The services sector was the primary driver of growth, increasing by 0.1% in August, while the production sector rebounded with a 0.5% increase after a prior contraction. Construction output also showed resilience, growing by 0.4% in August.
Ashley Webb, UK economist at Capital Economics, stated that the ONS data supports the notion of a mild slowdown rather than a recession. The consultancy predicts a 0.1% increase in GDP for September and estimates growth of 0.2% to 0.3% for the third quarter overall. Webb affirmed expectations for a gradual reduction in interest rates, predicting a cut to 4.75% in November, followed by potential further reductions at subsequent meetings.
Ellie Henderson, economist at Investec, also expects the BoE to continue easing borrowing costs.
“Providing the 30 October budget does not include any major curveballs, there are reasons to be optimistic moving forward, too.
“The household balance sheet is looking healthy; not only are nominal income gains outstripping inflation, implying real household income growth, the saving ratio is still elevated, at 10% in the last reading, giving room for spending growth to exceed real income growth if households so choose.
“Meanwhile on the business side, investment should be supported by lower interest rates, as the Bank of England looks to continue its easing cycle.”
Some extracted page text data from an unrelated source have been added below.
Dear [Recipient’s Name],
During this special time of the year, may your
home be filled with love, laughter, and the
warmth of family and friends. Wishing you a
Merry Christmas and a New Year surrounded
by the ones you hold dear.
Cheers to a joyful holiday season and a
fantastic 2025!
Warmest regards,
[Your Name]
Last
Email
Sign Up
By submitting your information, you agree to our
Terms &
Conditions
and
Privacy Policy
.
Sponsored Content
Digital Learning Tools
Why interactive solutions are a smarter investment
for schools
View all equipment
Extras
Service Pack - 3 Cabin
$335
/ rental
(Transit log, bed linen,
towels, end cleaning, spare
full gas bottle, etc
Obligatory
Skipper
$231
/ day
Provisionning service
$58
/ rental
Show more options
With inflation projected to remain around the BoE’s target of 2%, the upcoming consumer price index (CPI) report due on 16 October will be key for the BoE’s decision. CPI inflation held steady at 2.2% in August, suggesting the possibility of a rate cut if inflation remains contained. The market is currently pricing in two quarter-point reductions by the end of the year.
Read more: UK economy returns to growth in August
Susannah Streeter, head of money and markets at Hargreaves Lansdown, noted that stable inflation in August raised hopes for continued calm in September prices. However, the uncertainty surrounding the upcoming budget may make consumers more cautious. She highlighted concerns over persistent wage growth, which could contribute to inflation if not managed carefully.
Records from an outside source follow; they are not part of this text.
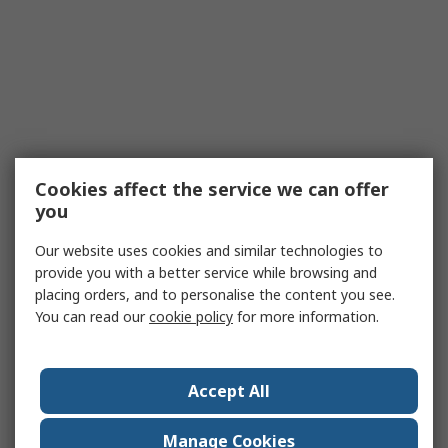
Cookies affect the service we can offer
you
Our website uses cookies and similar technologies to
provide you with a better service while browsing and
placing orders, and to personalise the content you see.
You can read our
cookie policy
for more information.
Accept All
Manage Cookies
BoE governor Andrew Bailey hinted at a more aggressive approach to cutting borrowing costs, stoking speculation about easing inflationary pressures.
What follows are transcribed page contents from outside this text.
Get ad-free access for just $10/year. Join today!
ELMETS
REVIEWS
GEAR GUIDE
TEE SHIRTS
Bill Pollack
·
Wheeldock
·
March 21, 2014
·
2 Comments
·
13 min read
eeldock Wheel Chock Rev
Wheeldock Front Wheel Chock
Yet, caution remains among policymakers, particularly regarding potential inflation rebounds. Recent shifts in market expectations suggest an 82% chance of a rate cut in November, though some traders have tempered predictions for consecutive cuts later in the year.
Sarah Coles, personal finance columnist at Yahoo Finance UK and head of personal finance at Hargreaves Lansdown, described the current inflationary landscape as a “push-me-pull-you” situation. She said that while grocery inflation might rise due to poor harvests, broader shop prices, including petrol, are falling.
“It’s a push-me-pull-you month for inflation, which is likely to keep the Bank of England on track for a rate cut in November. Grocery inflation is likely to have risen in September, thanks to poor harvests hiking prices of items like chocolate and olive oil. However, shop prices more broadly may have fallen, and petrol prices have also been dropping, which could leave inflation around the Bank of England’s target.”
She added: “This may be the last of the good news on inflation for a while, because October’s figures could look more grizzly.”
However, the return of the UK economy to growth means a cut in interest rates as soon as November isn’t certain, argued Suren Thiru, ICAEW economics director.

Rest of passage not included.